Siamo d’accordo che è meglio prevenire le vesciche, piuttosto che curarle!!
Le lunghe camminate, le feste sui ‘tacchi alti’, lo sport agonistico, le lunghe giornate in piedi, ecc. sono i migliori metodi per far insorgere le vesciche. Fanno male, ancor più quando si rompono.

Qual’è la vera causa? Perché si formano le vesciche?
La funzione organica della vescica è difendere e proteggere la pelle, gli strati più profondi dell’epidermide e perfino il derma nel caso di traumi, scottature o ferite aperte. La vescica forma un accumulo di plasma ed altri fluidi che vengono richiamati dal derma in superficie, tra gli strati dell’epidermide, creando una piccola sacca colma di liquidi. La lacerazione la trasforma in una dolorosa ferita, il nostro primo obbiettivo è proteggerla.

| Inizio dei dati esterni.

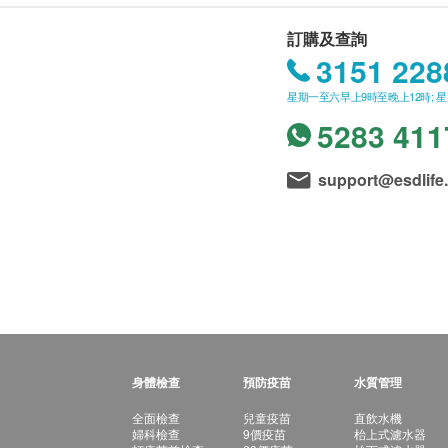
訂購及查詢
3151 228
星期一至六早上9時至晚上12時; 
5283 411
support@esdlife
身體檢查
預防疫苗
水質管理
全面檢查
兒童疫苗
直飲水機
婦科檢查
9價疫苗
枱上式濾水器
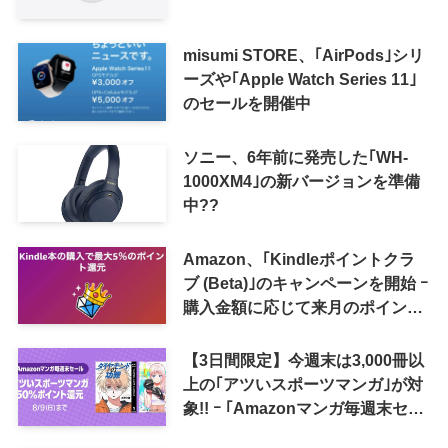
misumi STORE、｢AirPods｣シリ
ーズや｢Apple Watch Series 11｣
のセールを開催中
ソニー、6年前に発売した｢WH-
1000XM4｣の新バージョンを準備
中??
Amazon、｢Kindleポイントクラ
ブ (Beta)｣のキャンペーンを開始 ｰ
購入金額に応じて来月のポイント
還元率アップ
【3日間限定】今週末は3,000冊以
上の｢アツいスポーツマンガ｣が対
象!! ｰ ｢Amazonマンガ毎週末セー
ル｣がスタート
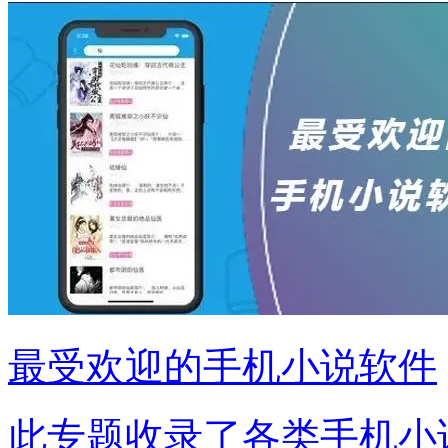
最受欢迎的手机小说软件
此专题收录了各类手机小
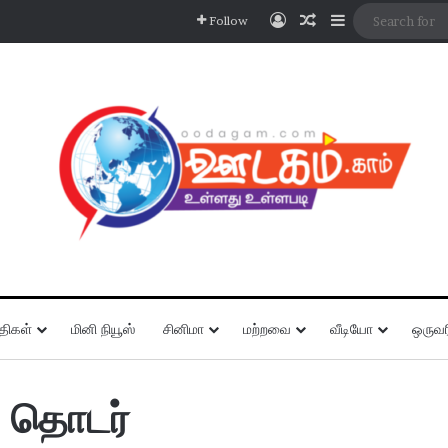
Log In
Random Article
Sidebar
Follow
திகள்
மினி நியூஸ்
சினிமா
மற்றவை
வீடியோ
ஒருவர
் தொடர்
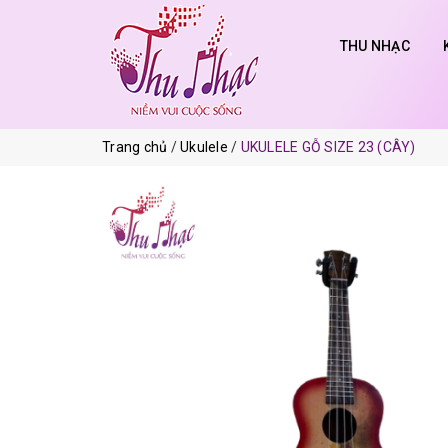
THU NHẠC
Trang chủ
Ukulele
UKULELE GỖ SIZE 23 (CÂY)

La vescica si forma per favorire la riparazione e rigenerazione delle cellule nello strato sottostante ad essa e per proteggere la ferita dai germi, i batteri che la possono infettare.

Le vesciche insorgono facilmente nelle zone più sollecitate dall’attività sportiva, piedi (podisti, ciclisti, calciatori) e le mani (sciatori, cestisti, canottieri, tennisti ecc.), oppure nei lavori manuali ripetitivi che mettono a dura prova la pelle attraverso un continuo sfregamento.

Un altro dei motivi principali è perché indossiamo calzature nuove. Un consiglio utile e semplice è indossare la calzatura nuova per 10-20 minuti al giorno, questo favorisce la nuova conformazione della calzatura al piede e per abituare lo stesso alla pressione della nuova forma sulle zone delicate.

Consigli di PREVENZIONE

  • Uso di protezione professionali sulle zone delicate, cerotti protettivi, feltri, protezione di gommapiuma.
  • Evitare il sudore che favorisce la frizione sulla pelle, logorandolo può provocare le vesciche. La cute del piede va lavata regolarmente (pediluvi), cambiare le calze di cotone morbido che assorbono maggiormente il sudore.
  • Evitare calzature inadeguate, provarle camminando, scegliere la calzatura su misura e non scegliere la misura della calzatura, in modo che siano aderenti e non stringenti.
  • Stare attenti a com’è costruita la calzatura: com’è fatto il suo interno, le cuciture, i bordi duri, eccetera.
  • Per i punti di maggiore stress, specialmente nelle zone delicate del piede, usare regolarmente creme che nutrono la pelle (grassi, burri), agendo come lubrificanti lo proteggono nelle lunghe camminate, prima delle gare o degli allenamenti, riducendo forti sfregamenti.
  • Fare regolarmente la pedicure dall’estetista di fiducia per visionare le callosità che possono creare problemi. Grazie ad una pedicure avanzata la pelle acquisterà maggiore morbidezza e resistenza agli attriti.
  • Aumentare il livello di attività fisica gradualmente lasciando alla pelle il tempo di adattarsi alle calzature nuove oppure ad attività più performanti.

Una corretta prevenzione o protezione della vescica evita che si infetti e che siamo obbligati a lunghi periodi di sospensione dagli allenamenti o di altre attività. La guarigione dalle vesciche è spontanea ed avviene gradualmente con il passare del tempo. La lesione si cicatrizza naturalmente se viene protetta e non irritata ripetutamente.